Abbado reveals Beethoven's secrets . . . Beethoven's Second Piano Concerto was played by Martha Argerich, an absolutely exceptional artist . . . There was a rare beauty to her fluid phrasing, and to the perfect understanding between orchestra and soloist . . . After Argerich's joyous display of virtuosity in the first movement, with a touch that is diamond-hard and full of vitality, she achieved a touching beauty in the central Adagio. The final Molto allegro was a kaleidoscope of invention that swept the audience along and roused them to an enthusiastic reception.

. . . Argerich che si lascia condurre al pianoforte da Abbado . . . Lui le prepara un'orchestra carica di colori, un Beethoven pieno di mordente e di passione che è una sorpresa per tutti. E lei dalla tastiera ci mette una incredibile carica espressiva.

. . . At the keyboard, Argerich follows Abbado's lead . . . He offers her a range of orchestral colour, a Beethoven full of spirit and passion, that takes everyone by surprise. And from the keyboard she contributes an incredible expressive charge.

Con Abbado a 'Ferrara' trionfa la 'Musica' [. . .] È un'esperienza d'ascolto impareggiabile, un modo per riscoprire un concerto noto ai più e generalmente identificato come l'ultimo tra i "mozartiani". Ma la Argerich e Abbado, assolutamente complementari tra loro, tendono verso un'interpretazione più terrena e sentimentale, ma sempre lucida e contenuta entro un argine di razionalità. Martha Argerich offre una cadenza sublime, fatta di suoni rarefatti sui quali l'orchestra di Abbado si inserisce e sostiene con impalpabile precisione, ma poi si concede un Allegro finale vorticoso, in cui le difficoltà sembrano essere sparite e ci si abbandona alla musica, con un esito mozzafiato.

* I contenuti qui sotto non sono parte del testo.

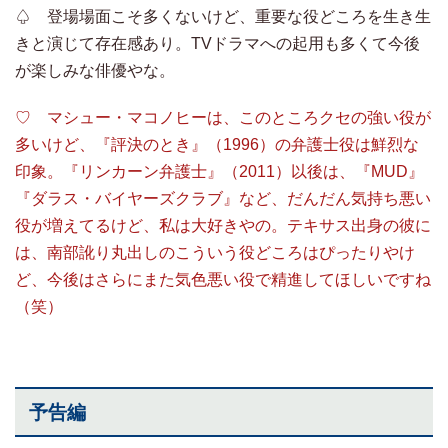
♤ 登場場面こそ多くないけど、重要な役どころを生き生
きと演じて存在感あり。TVドラマへの起用も多くて今後
が楽しみな俳優やな。
♡ マシュー・マコノヒーは、このところクセの強い役が
多いけど、『評決のとき』（1996）の弁護士役は鮮烈な
印象。『リンカーン弁護士』（2011）以後は、『MUD』
『ダラス・バイヤーズクラブ』など、だんだん気持ち悪い
役が増えてるけど、私は大好きやの。テキサス出身の彼に
は、南部訛り丸出しのこういう役どころはぴったりやけ
ど、今後はさらにまた気色悪い役で精進してほしいですね
（笑）
予告編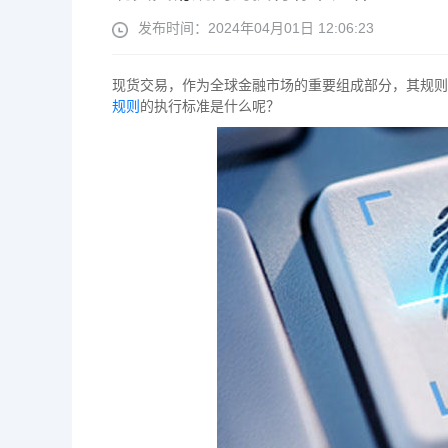
发布时间：2024年04月01日 12:06:23
现货交易，作为全球金融市场的重要组成部分，其规则
规则
的执行标准是什么呢？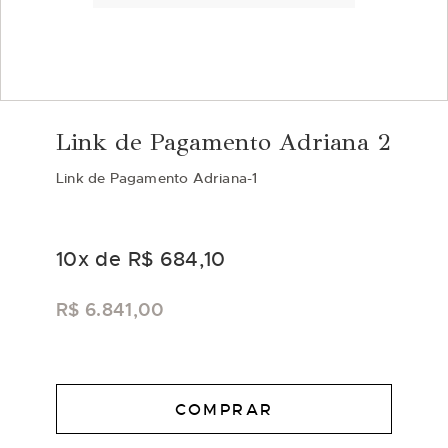
Saltar
para
Link de Pagamento Adriana 2
o
início
Link de Pagamento Adriana-1
da
Galeria
de
imagens
10
x de
R$ 684,10
R$ 6.841,00
COMPRAR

Abbado's appearance in Ferrara was a triumph for music [. . .] There is nothing to compare with this opportunity to rediscover a well-known concerto, one that is usually thought of as the last of the Mozartian works. But Argerich and Abbado, completely complementing one another, take a more human, sentimental view, although their approach is always logical and rational. Martha Argerich played a sublime cadenza, full of the most rarefied sounds, which Abbado's orchestra sustained and commented on with delicacy and precision, but then launched into a whirling Allegro finale, in which all difficulties seemed to have ironed out and the music was in full charge, with breathtaking results.